Huh? Just get in on time, don’t screw up for a while, and get a raise? Where do I sign up for these jobs???

I remember learning about this mentality when I first started working. A lot of people asked me a year into my job about a raise. Not if I got a raise, mind, just about it, if I'd gotten a raise - yet - because the assumption was I would get a raise a year into my tenure.

This was interesting. I hadn’t been promised anything and thus wasn’t expecting anything. But about a week after my second year started, I did get a raise despite doing nothing better than I had done it a month ago.

I feel this mentality needs an update. What happened to earning a raise by becoming better at the job? Was this ever a thing to begin with? Another thing I learned when I first started working was that if there was 'nothing to do', an employee should 'do nothing'. Paid to do nothing! I could hardly believe my eyes.

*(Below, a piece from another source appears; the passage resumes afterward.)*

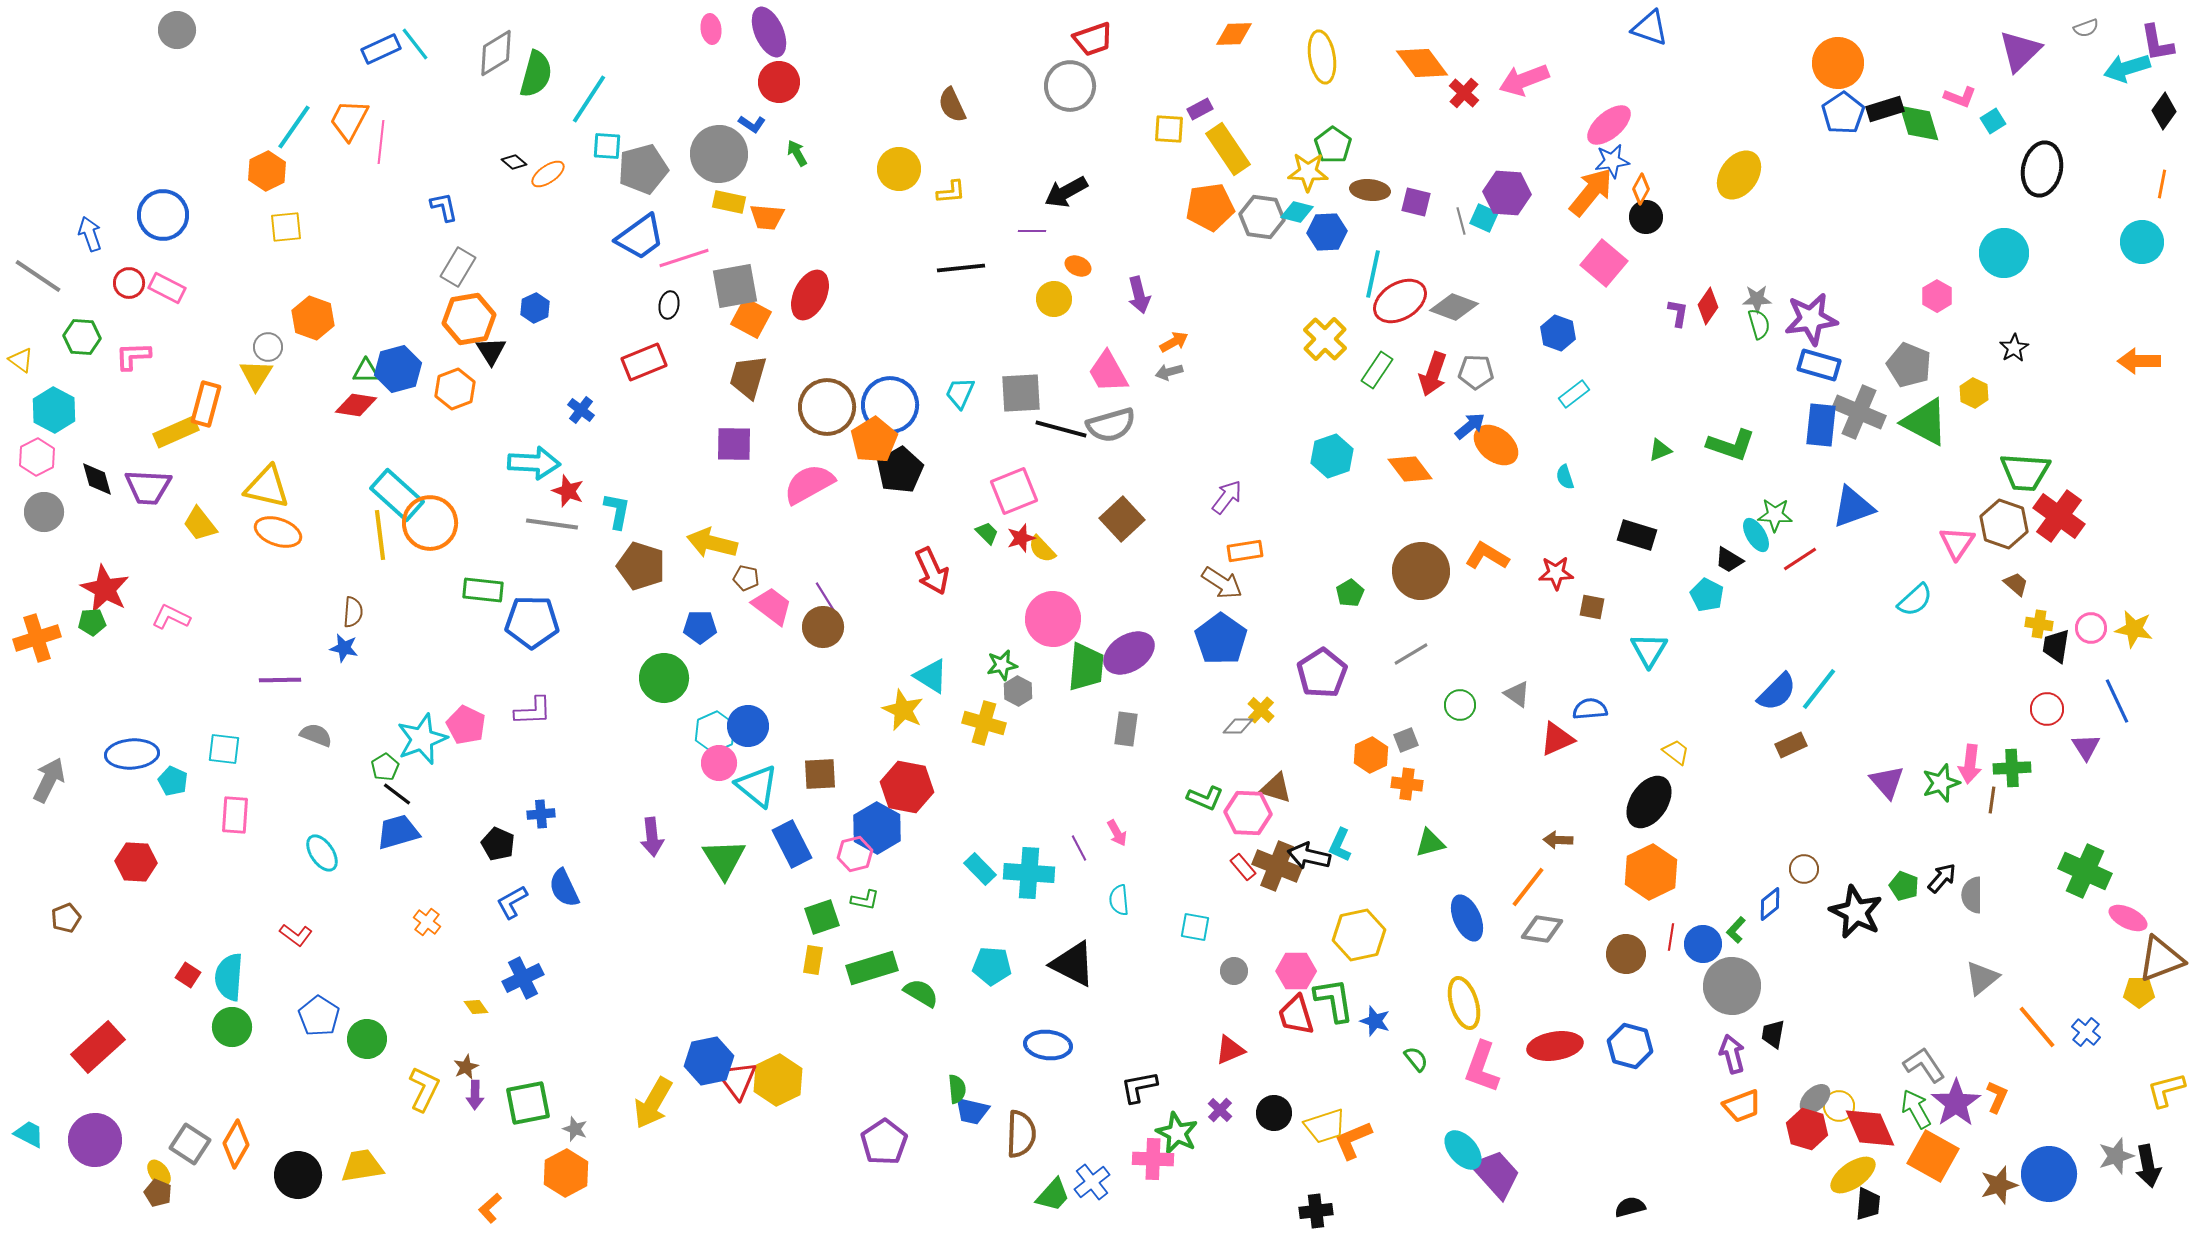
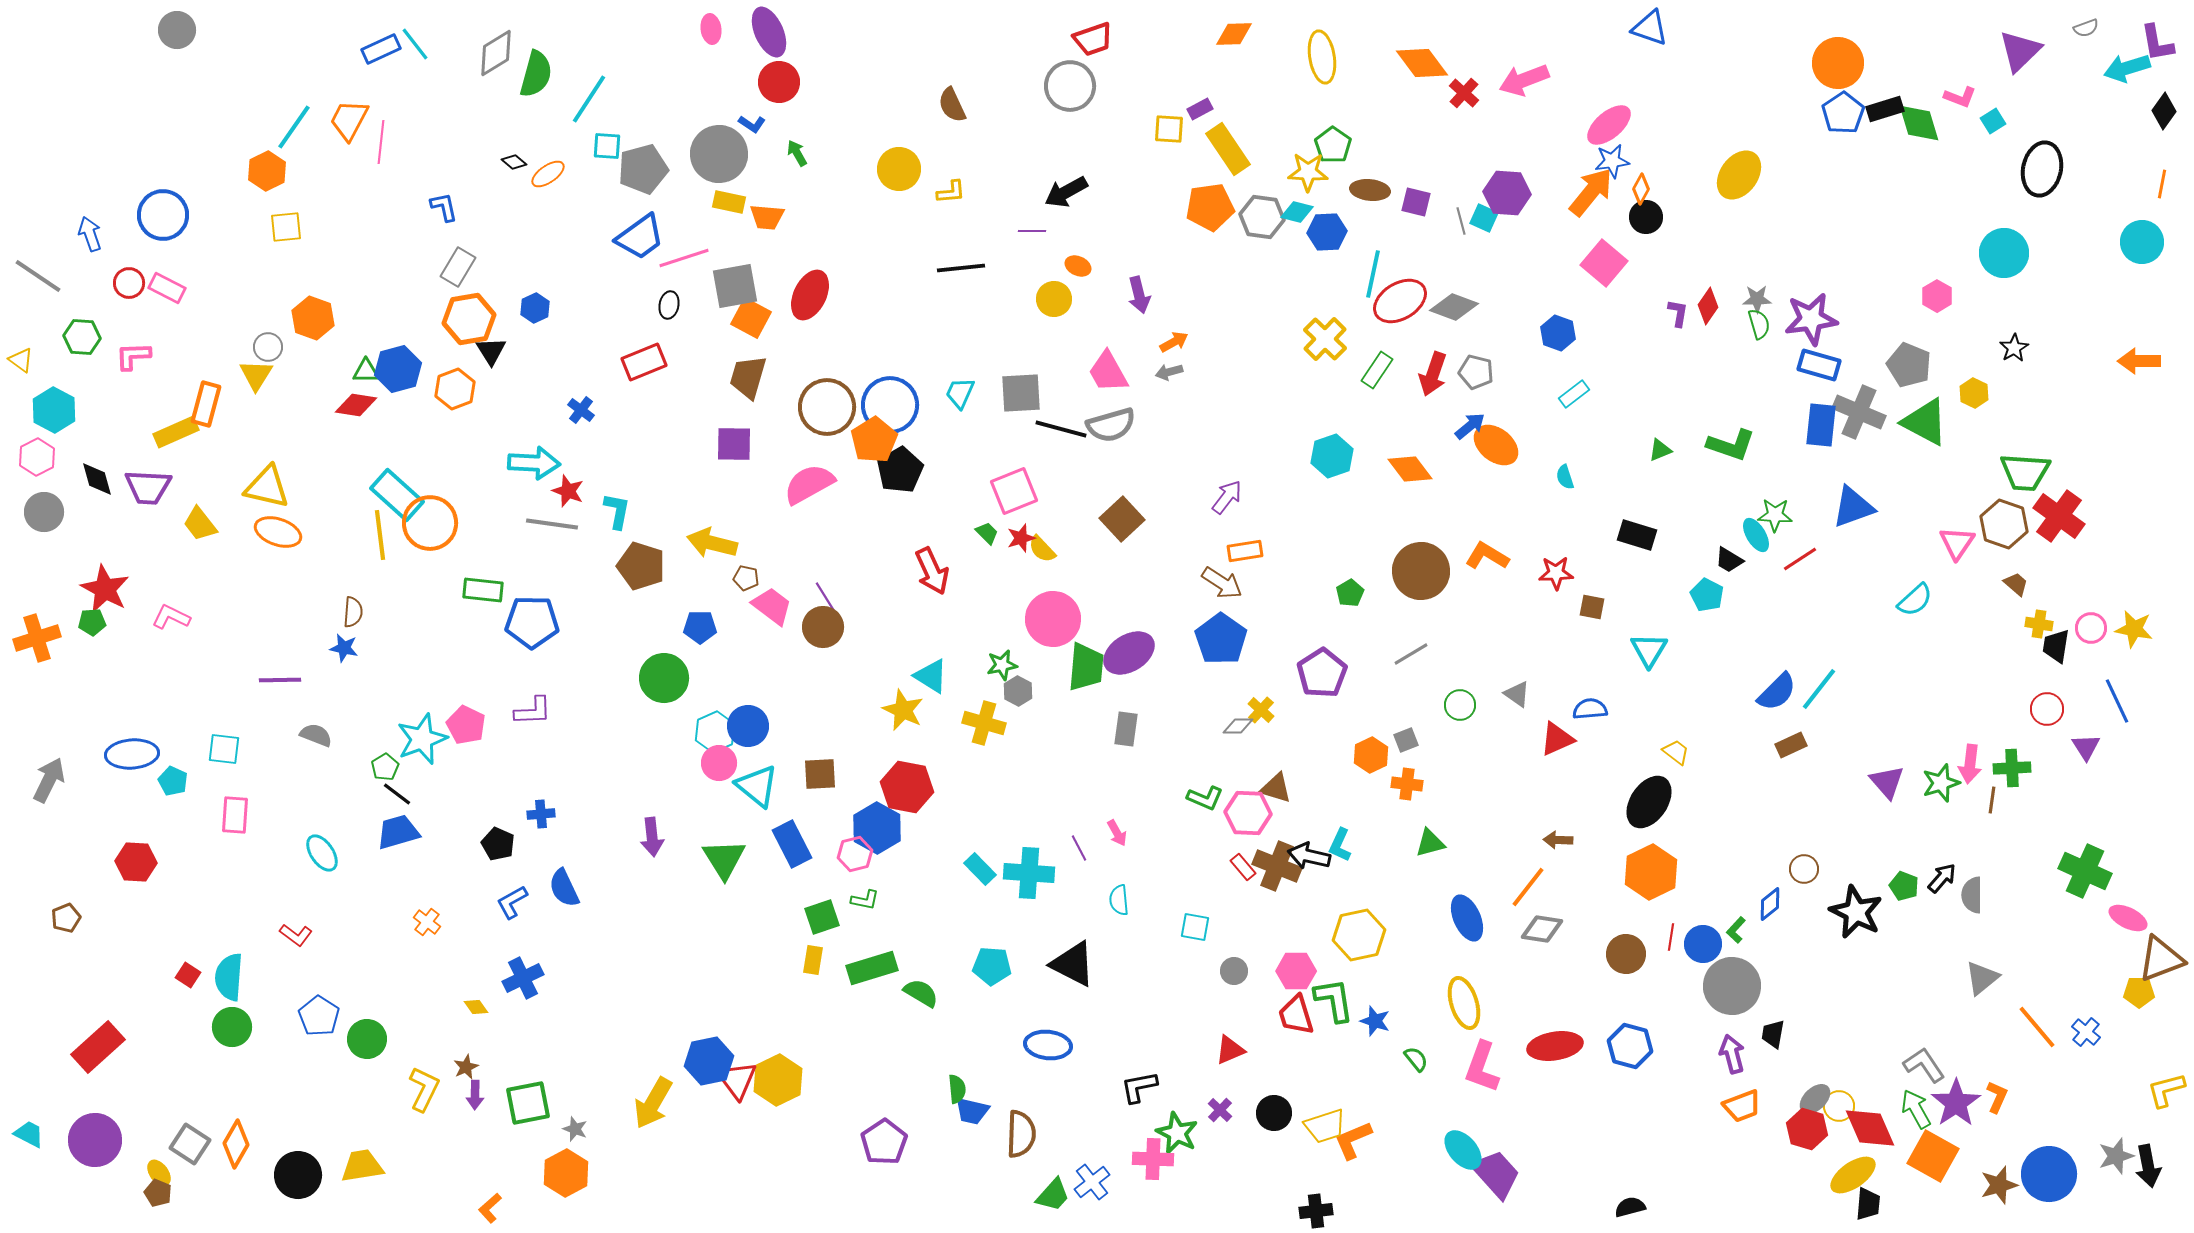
gray pentagon at (1476, 372): rotated 12 degrees clockwise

Instead of sitting around because there is nothing to do, go talk to someone and find out what problems the organization needs solved. If you can solve any of those problems, you are on your way to a raise. To put it more bluntly, the way to increase wages is to earn a raise.

This was more or less my approach over five and a half years. I didn't get five and a half raises (editor's note: he got fewer than five and a half raises) but each time I got a raise, it was based on doing the new things I’d discovered needed doing. And when the terms were finalized in these cases, I did not have a long list of new tasks or responsibilities to undertake in order to justify my new wage - the things I was being paid for were the things I was already doing.

Signed,

The Business Bro

Footnotes / a rebuttal

0. Sure, let's play devil's advocate...

Now, I can identify a couple of reasons for the pervasiveness of this mentality. Inflation is the obvious one - if prices rise but wages don't, employees are basically being paid less in terms of what their wages are worth in terms of goods and services. But inflation doesn't happen once a year so I'm not sure why 'inflation-adjustments' need to happen once a year.

And it's not like the organization isn't impacted by inflation, either - in order to pay YOU, hotshot employee, a wage consistent with inflation, they will need to cut back in other areas! To put it another way, if everyone in an organization demanded a 1% annual raise, no matter what, then the organization with an otherwise unchanged cost structure will have to lay-off 1% of its workforce in order to keep everyone else happy.

Another reason for this mentality is that some employers do make promises to new hires about reviews, bonuses, or raises. Often, these promises correlate perfectly to the word ‘annual’. Well, reader, do you need this blog to remind you that it's a bad sign if someone breaks a promise to you? A broken promise is a far bigger problem than stagnant wages, I assure you.